|English.news.cn 2010-12-31 02:07:59||FeedbackPrintRSS|
By Adam Gonn, Gur Salomon
JERUSALEM Dec. 30 (Xinhua) -- Israel's Tel Aviv District Court on Thursday handed down a verdict against former Israeli president Moshe Katzav, finding him guilty of two counts of rape and multiple counts of sexual abuse of women he had worked with during his tenures in the Tourism Ministry and the presidency.
The historic verdict highlighted a scandal that erupted over four years ago, when several women who were subordinate to Katzav first approached the police and filed complaints of falling victim to rape, molestation and indecent sexual acts.

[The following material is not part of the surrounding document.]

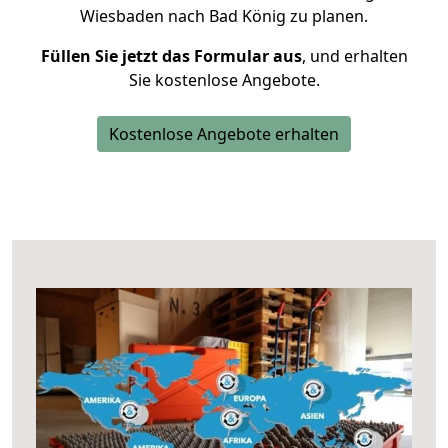
Wiesbaden nach Bad König zu planen.
Füllen Sie jetzt das Formular aus
, und erhalten
Sie kostenlose Angebote.
Kostenlose Angebote erhalten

Katsav assumed the presidency in 2000. Seven years later, he was forced to announce his resignation in disgrace. He was the first in that capacity in Israeli history to stand trial and be convicted of sexual crimes.
Owing to the sensitivity of the case and the media buzz, legal proceedings were held behind closed doors. The former president's defense lawyers request that the reading of the verdict would be held without the media present was ultimately denied.
Prof. Emanuel Gross, a lecturer at the University of Haifa's School of Law, told Xinhua that while he was saddened by the fact that the symbol of Israeli democracy had committed such "heinous" crimes, he felt proud of the way the country's legal system handled the affair. "I'm proud that we have such a good system, which was able to investigate and indict the symbol of our country, " said Gross.
While the court is yet to announce a date for sentencing, Gross said he's sure that unless "something irregular will happen, he ( Katzav) will be sentenced to many years in prison."
Israel's criminal code for the offense of rape carries a penalty of four to 16 years' incarceration.
The affair could have ended in 2007, had Katzav not willingly chosen to reject a plea bargain offer which promised that the most severe charges would be dropped and he would be given a suspended sentence. Instead, he opted to take the case to court to prove his innocence.
In a fiery two-hour televised press conference in January 2007, the former president lashed out at the Israeli media, accusing it of conducting an ethnically-motivated campaign against him from the moment he had assumed the presidency after defeating then- contender and Noble Peace Prize winner Shimon Peres.
Katzav, 65, was born in Iran and immigrated to Israel with his family at the age of six. He was raised in Kiryat Malachi, a destitute town in southern Israel that he still calls home. Following his discharge from the Israel Defense Forces, he enrolled at the Hebrew University of Jerusalem and graduated with a degree in economics and history. At the age of 24 he was appointed to head Kiryat Malachi's local council. Prior to entering politics, he had worked, among other things, as a bank teller and a journalist.
His political career in the Likud party was often cited as a source of inspiration for children of underprivileged Jewish immigrants from the Middle East and North Africa.
In the course of the legal proceedings, which were launched in March 2009, Katzav harshly criticized then-Attorney General Menahem Mazuz, who accepted the findings of the police investigation and filed an indictment against him on charges of rape and sexual molestation.
In the 2007 televised appearance, he had also slammed the State Prosecutor's Office for not lifting a media gag order on the identities of the plaintiffs, saying it hampered him from effectively defending himself in light of their severe accusations.
His victims, known by the initials A., L. and H., enjoyed the massive support of Israeli women's right groups throughout the trial, all the more so when the verdict was read on Thursday.
Several women's rights groups viewed the affair as a test-case for what they perceive as the country's far from satisfactory laws on sexual harassment and the lax attitude with which it is tolerated.
"It's a landmark, symbolic day in the struggle that we've been leading over the years," one activist told reporters outside the courtroom.
She said the feeling among the country's women's rights groups was that the case had to be brought to court for a fair trial. "We feel satisfied today that the court actually did justice with all of these women who were severely abused by Katzav," she said.